The pool begins as the outer edge band morphs into a stair that descends three feet below the water’s surface. Parents and young children sit partially submerged on the treads, splashing their hands and feet in the water at the bank of the pool. The shallow end is elongated by black racing stripes that are adhered to the bottom. A resolute old man makes it his mission to swim between these lines but is more often dodging brothers spitting water at each other, girls practicing handstands, and a father who’s been blinded by the hands of the daughter on his back. A cloud of screams and shouts of “Marco,” “Polo” hang in the air over the shallow end. As the pool descends down to the deep end, a group of girls dive for the shimmering quarters that are slithering down the decline, competing like domesticated fish for their pellets of food.

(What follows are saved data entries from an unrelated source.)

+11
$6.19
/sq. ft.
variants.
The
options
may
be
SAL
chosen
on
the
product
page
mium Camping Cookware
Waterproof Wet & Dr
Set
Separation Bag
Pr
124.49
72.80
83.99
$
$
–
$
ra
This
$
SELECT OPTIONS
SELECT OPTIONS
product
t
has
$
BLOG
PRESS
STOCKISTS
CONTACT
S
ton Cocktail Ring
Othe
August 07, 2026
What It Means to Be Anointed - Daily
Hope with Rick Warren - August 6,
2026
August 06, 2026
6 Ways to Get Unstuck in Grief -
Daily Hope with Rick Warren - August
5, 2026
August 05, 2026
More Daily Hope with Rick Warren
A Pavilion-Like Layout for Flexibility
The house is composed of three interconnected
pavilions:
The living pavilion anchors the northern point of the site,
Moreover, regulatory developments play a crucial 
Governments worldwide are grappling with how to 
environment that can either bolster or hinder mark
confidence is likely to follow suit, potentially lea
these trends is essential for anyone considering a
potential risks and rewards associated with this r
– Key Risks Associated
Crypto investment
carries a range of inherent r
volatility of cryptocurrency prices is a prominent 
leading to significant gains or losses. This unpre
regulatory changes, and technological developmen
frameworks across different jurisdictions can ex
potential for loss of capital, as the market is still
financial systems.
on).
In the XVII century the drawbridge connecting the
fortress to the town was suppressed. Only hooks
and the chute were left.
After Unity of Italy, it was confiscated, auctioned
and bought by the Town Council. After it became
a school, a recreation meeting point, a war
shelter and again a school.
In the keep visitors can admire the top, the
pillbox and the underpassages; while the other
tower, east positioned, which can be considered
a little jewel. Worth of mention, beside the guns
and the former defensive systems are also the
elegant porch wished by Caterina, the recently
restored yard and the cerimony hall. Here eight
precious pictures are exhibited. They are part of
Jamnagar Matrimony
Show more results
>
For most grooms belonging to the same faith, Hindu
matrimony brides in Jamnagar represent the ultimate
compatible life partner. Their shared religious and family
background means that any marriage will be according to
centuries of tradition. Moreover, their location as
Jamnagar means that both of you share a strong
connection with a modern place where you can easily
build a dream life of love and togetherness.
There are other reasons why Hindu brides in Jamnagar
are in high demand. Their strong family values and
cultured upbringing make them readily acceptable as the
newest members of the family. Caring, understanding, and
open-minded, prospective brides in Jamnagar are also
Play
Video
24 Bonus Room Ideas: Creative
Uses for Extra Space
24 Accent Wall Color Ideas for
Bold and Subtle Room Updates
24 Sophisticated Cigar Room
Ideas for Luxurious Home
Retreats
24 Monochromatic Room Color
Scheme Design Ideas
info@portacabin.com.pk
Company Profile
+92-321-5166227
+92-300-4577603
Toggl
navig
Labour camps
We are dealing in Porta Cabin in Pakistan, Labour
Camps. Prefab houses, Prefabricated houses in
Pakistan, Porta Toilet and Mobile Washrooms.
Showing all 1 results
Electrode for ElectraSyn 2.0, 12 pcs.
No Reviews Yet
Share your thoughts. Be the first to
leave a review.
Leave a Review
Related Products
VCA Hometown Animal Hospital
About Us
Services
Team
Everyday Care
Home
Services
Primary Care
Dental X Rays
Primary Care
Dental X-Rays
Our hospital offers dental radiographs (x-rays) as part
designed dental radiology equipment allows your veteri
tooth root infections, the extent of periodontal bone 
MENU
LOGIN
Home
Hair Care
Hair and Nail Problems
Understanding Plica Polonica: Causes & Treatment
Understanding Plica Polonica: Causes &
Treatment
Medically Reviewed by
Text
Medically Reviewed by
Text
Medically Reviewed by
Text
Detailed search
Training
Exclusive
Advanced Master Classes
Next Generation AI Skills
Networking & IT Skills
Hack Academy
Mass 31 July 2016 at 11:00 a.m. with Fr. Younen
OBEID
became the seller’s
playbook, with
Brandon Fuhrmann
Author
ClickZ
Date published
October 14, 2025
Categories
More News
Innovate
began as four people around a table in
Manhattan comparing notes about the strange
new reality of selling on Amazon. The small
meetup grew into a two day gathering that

Between the slope and the wake of splash from the diving boards is a zone of relative calm—occasionally broken by a boy in a white T-shirt pinching his nose, gulping for breath, and penciling into the pool. And then, there are the jumpers: springing high off the glistening plank, posing in the air, and bursting into the water. Jumping like they have something to prove. Gainers, jack knifes, cannonballs, swan dives, belly flops. These boys are jumping with the pipe dream that the lifeguard will someday notice them. The lifeguard, posted up in her stilted lawn chair, does not notice any of their charming tricks. She is too busy playing with her ponytail and faintly blowing through her whistle. Occasionally, she drags her eyes across the scenery, lazily observing the adolescent social stratification that is expressed in the zones of the pool.
The wizard waves his wand and turns a white van into an ice cream truck.
The ice cream man has the best job in the world. Driving from neighborhood to neighborhood, he’s a figure more universally beloved than Mr. Rogers and Bob Ross put together. Through the speakers of his repurposed maintenance van, he blares the happiest song in the world—a bubbly, incorruptible tune that’s a dog whistle for the young and old alike. But the children, unlike their parents, make no effort to contain their enthusiasm. Barefoot and penniless, they bust out of screen doors like sprinters from their marks. Their parents, a little more poised, follow behind with flip-flops and wallets to study the menu on the side of the truck: Nestlé Push-Up pops and Drumsticks, snow cones, and every other frozen delicacy ever concocted. The neighborhood forms a single-file line, weighing their options and waiting their turn.
When all orders are complete, the truck pulls away, leaving an impromptu block party in its dust. Families and friends are sitting on freshly mowed lawns, standing in quiet cul-de-sacs, or sitting on concrete stoops. Everyone is lost in the moment, savoring the sweetness of his or her purchase. There’s something so pure about the notion of an ice cream truck, sounding a siren not for an emergency but as an excuse to stop, gather, and eat some ice cream. It’s both iconically American and completely adverse to the breakneck pace of everyday life. But it feels like the exact dose of medicine that America needs. I, for one, would rather have the ice cream man conducting the affairs of our nation than the guy we’ve got now. The ice cream man has made his living on unity, not division. And he’s found the deeper wisdom in the old adage, “I scream, you scream, we all scream for ice cream.” He’s right. We all scream for ice cream. Even the most bitter, broken sap on the planet is starved for and screaming out for ice cream.